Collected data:

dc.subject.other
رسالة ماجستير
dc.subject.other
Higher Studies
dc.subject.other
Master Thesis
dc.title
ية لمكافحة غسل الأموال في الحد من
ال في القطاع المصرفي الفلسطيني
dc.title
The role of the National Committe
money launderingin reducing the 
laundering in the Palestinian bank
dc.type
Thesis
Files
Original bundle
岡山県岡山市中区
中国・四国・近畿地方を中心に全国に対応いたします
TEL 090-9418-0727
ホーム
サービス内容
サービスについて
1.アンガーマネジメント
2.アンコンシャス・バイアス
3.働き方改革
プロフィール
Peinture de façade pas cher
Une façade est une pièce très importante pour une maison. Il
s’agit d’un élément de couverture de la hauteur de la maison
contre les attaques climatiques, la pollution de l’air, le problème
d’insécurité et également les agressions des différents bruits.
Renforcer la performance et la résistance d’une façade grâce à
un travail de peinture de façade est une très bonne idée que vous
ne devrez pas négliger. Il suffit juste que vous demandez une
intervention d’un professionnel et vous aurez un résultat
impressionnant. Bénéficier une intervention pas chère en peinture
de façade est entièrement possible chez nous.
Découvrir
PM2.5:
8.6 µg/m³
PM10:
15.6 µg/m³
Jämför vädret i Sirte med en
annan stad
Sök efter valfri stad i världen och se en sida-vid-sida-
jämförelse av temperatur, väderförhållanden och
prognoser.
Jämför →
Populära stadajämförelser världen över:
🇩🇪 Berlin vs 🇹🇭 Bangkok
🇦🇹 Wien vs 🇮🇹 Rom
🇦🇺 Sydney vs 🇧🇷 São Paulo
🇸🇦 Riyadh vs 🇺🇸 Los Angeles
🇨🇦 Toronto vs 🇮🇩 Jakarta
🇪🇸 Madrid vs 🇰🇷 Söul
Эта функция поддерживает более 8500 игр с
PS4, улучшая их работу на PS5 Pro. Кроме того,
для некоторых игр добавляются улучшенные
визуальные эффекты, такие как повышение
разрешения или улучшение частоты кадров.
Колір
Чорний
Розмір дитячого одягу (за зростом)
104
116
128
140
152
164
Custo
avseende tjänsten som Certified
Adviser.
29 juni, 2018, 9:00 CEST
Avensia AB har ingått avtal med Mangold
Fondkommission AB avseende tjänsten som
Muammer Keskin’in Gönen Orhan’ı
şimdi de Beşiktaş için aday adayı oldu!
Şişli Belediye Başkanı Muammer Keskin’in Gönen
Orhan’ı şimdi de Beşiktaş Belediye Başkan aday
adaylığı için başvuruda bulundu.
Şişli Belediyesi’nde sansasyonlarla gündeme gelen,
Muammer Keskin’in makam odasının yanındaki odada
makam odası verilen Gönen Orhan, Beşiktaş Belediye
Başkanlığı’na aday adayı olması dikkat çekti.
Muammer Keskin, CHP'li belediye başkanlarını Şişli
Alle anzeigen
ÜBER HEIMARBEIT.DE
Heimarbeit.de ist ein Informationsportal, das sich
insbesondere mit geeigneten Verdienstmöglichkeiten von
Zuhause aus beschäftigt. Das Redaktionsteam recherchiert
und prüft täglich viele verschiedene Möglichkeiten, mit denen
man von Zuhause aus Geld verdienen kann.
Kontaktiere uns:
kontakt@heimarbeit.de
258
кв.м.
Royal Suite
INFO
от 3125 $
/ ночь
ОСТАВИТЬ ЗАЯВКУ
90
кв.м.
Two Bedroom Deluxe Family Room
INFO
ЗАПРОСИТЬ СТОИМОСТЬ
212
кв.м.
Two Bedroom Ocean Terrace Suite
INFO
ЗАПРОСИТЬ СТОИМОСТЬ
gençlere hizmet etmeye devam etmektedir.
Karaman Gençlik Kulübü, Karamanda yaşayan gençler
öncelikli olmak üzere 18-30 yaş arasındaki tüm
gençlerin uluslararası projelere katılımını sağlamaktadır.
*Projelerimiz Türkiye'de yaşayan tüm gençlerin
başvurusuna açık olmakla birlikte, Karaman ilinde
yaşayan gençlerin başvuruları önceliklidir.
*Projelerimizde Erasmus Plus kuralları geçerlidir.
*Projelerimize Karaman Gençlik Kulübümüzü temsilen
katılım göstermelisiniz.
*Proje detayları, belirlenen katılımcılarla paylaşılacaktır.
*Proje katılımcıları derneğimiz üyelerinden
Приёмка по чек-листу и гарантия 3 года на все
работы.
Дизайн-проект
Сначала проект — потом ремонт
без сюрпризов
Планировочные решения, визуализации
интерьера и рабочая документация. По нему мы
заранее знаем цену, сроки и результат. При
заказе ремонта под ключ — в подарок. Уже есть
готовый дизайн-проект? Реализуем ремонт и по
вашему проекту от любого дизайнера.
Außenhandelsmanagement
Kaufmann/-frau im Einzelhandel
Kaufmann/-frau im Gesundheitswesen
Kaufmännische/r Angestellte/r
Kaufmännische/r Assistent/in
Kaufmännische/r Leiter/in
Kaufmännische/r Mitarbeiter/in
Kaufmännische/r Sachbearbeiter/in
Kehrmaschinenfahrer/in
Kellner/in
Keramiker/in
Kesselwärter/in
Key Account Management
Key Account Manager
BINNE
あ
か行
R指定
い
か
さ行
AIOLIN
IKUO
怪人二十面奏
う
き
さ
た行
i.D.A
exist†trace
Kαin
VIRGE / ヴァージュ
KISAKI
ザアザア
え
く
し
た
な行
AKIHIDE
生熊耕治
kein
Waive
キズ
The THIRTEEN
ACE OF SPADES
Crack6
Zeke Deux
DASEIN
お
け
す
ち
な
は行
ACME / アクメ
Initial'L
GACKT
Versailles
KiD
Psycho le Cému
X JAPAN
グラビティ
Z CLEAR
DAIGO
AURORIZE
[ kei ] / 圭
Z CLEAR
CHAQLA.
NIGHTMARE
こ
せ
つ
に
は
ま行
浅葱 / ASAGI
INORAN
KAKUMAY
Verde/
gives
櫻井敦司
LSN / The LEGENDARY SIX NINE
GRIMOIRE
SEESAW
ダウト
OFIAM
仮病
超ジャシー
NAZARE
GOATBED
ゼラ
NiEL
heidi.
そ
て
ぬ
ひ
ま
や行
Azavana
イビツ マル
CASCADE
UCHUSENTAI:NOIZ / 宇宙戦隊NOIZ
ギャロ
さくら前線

WHAT YOU HAVE TO DO: Only a number is expected: the count of lines in the entries that include the string "adayı".

WRITTEN REPLY: 2